Must-haves for problem-solving
While the key is to find workable and innovative solutions to problems that come up in business, there are potential barriers to finding and implementing these solutions.
According to Forbes, these barriers are related to a lack of adequate communication, the presence of silos, and the absence of strategy. Clearing away these barriers requires:
Transparency in communications, which must occur at all levels of the organization
The freedom to express concerns, opinions, and ideas will allow people in an organization to speak up, which will move the problem-solving initiative along at a much faster and more efficient pace.
The removal of departmental and hierarchical silos within an organization
In order to have transparency in communication, there cannot be silos within an organization. There must be cross-functional collaboration in a team setting.

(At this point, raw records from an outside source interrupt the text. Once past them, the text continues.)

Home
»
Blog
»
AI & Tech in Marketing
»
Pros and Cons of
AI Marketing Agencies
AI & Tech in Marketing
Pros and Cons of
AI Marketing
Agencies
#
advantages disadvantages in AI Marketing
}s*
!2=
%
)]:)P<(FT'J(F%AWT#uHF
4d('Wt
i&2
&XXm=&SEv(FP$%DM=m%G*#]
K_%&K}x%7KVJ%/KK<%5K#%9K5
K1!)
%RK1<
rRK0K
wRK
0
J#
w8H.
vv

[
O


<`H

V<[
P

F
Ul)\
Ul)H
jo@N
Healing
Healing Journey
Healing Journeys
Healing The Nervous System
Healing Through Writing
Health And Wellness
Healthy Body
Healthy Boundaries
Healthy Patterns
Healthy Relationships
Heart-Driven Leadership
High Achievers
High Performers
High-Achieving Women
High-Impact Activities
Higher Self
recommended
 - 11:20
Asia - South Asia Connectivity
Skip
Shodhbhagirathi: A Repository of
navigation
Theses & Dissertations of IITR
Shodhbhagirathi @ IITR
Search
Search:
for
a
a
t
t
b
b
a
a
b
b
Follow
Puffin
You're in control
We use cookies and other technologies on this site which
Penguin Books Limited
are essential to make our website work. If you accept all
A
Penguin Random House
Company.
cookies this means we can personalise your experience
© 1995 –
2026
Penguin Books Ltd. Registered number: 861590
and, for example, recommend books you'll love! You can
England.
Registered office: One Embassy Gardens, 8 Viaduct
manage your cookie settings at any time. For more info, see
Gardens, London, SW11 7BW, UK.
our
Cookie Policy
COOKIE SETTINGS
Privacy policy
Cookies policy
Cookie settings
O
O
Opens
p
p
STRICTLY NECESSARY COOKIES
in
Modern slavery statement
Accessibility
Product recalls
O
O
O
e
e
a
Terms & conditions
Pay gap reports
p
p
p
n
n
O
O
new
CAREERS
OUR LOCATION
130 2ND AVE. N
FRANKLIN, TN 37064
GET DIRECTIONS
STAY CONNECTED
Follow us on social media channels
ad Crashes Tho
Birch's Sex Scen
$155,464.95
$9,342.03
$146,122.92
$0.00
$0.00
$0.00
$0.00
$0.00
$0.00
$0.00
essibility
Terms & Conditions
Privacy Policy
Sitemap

Open-mindedness in all aspects of business and communication
For the above two points to be possible, all people in the organization must be open-minded, able to embrace different ideas, and change. Open-minded people are more likely to accept risk as a part of problem-solving and innovation, which will help propel an organization forward.
A solid strategy is needed, rather than a deep analysis that doesn’t lead to concrete action
Implementing change without having a solid strategy behind that implementation will result in switching one problem for another. Collaboration and putting all the pieces in place must happen for any change to be effective and to last over the long term.

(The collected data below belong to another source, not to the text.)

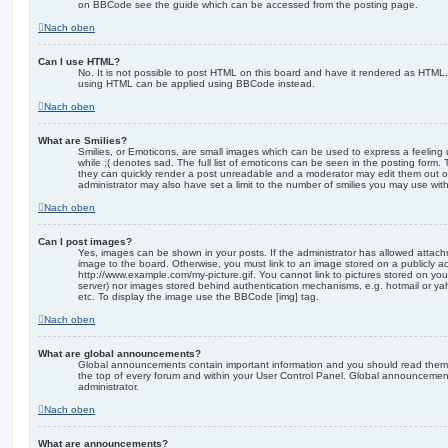
on BBCode see the guide which can be accessed from the posting page.
Nach oben
Can I use HTML?
No. It is not possible to post HTML on this board and have it rendered as HTML.
using HTML can be applied using BBCode instead.
Nach oben
What are Smilies?
Smilies, or Emoticons, are small images which can be used to express a feeling 
while :( denotes sad. The full list of emoticons can be seen in the posting form. 
they can quickly render a post unreadable and a moderator may edit them out o
administrator may also have set a limit to the number of smilies you may use with
Nach oben
Can I post images?
Yes, images can be shown in your posts. If the administrator has allowed attac
image to the board. Otherwise, you must link to an image stored on a publicly ac
http://www.example.com/my-picture.gif. You cannot link to pictures stored on your
server) nor images stored behind authentication mechanisms, e.g. hotmail or ya
etc. To display the image use the BBCode [img] tag.
Nach oben
What are global announcements?
Global announcements contain important information and you should read them 
the top of every forum and within your User Control Panel. Global announcemen
administrator.
Nach oben
What are announcements?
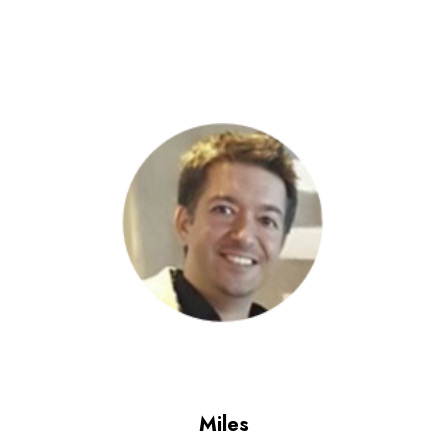
Miles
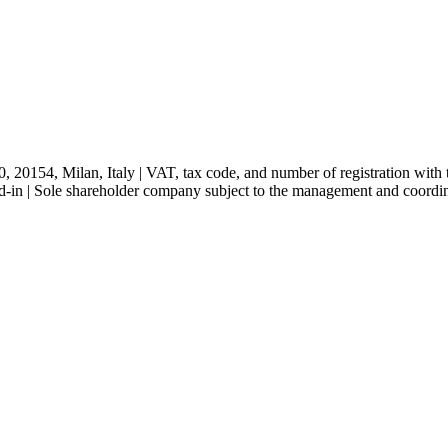
, 20154, Milan, Italy | VAT, tax code, and number of registration w
-in | Sole shareholder company subject to the management and coordi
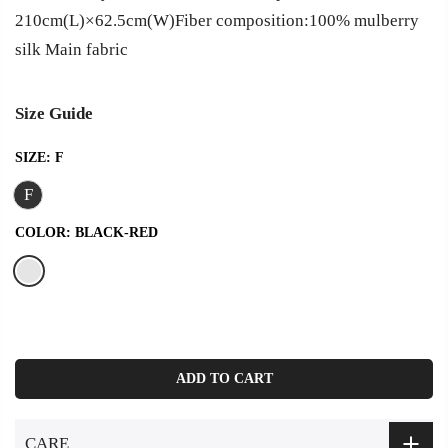
210cm(L)×62.5cm(W)Fiber composition:100% mulberry
silk Main fabric
Size Guide
SIZE:
F
F
COLOR:
BLACK-RED
ADD TO CART
CARE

Quoting Stephen Covey, who said that “strength lies in differences, not in similarities,” Forbes also discusses the importance of diversity when it comes to problem-solving in business. The more diverse a team is, the better able they are to come up with innovative solutions to the problems faced by the organization. In fact, it has been found that groups that show greater diversity were better at solving problems than groups made up specifically of highly skilled problem solvers.
Finally, attitude is a critical factor when it comes to problem-solving. The word problem in and of itself brings with it negative connotations. Brian Tracy suggests that the most effective problem-solving can only be accomplished by approaching it with a positive attitude. Rather than ridding the organization of something negative (a problem), it is better to view it in terms of remedying a situation, which is a more neutral word.
In fact, the design thinking method we discussed above, which requires finding the opportunity that lies at the root of a problem, is a very positive approach. Finding the opportunity takes something that seems inherently negative on the surface and turns it into something positive; a way to make improvements that will benefit the business and help it succeed.
In the end, adapt
The most important thing when it comes to problem-solving in business is the ability to adapt. The need for adaptation arises whenever problems surface because, in order to solve the problem, change is required.
Businesses that are not able to embrace change will ultimately be left behind, an all-too-immediate threat in today’s world, in which technology is advancing rapidly.
Any business that can identify the real underlying problem to a set of problematic symptoms and delve deep to uncover the most innovative ways to meet the needs of the business and the customer will be able to take their problem-solving to a new level. It is this ability to innovatively problem-solve that will propel any business forward in the 21st century.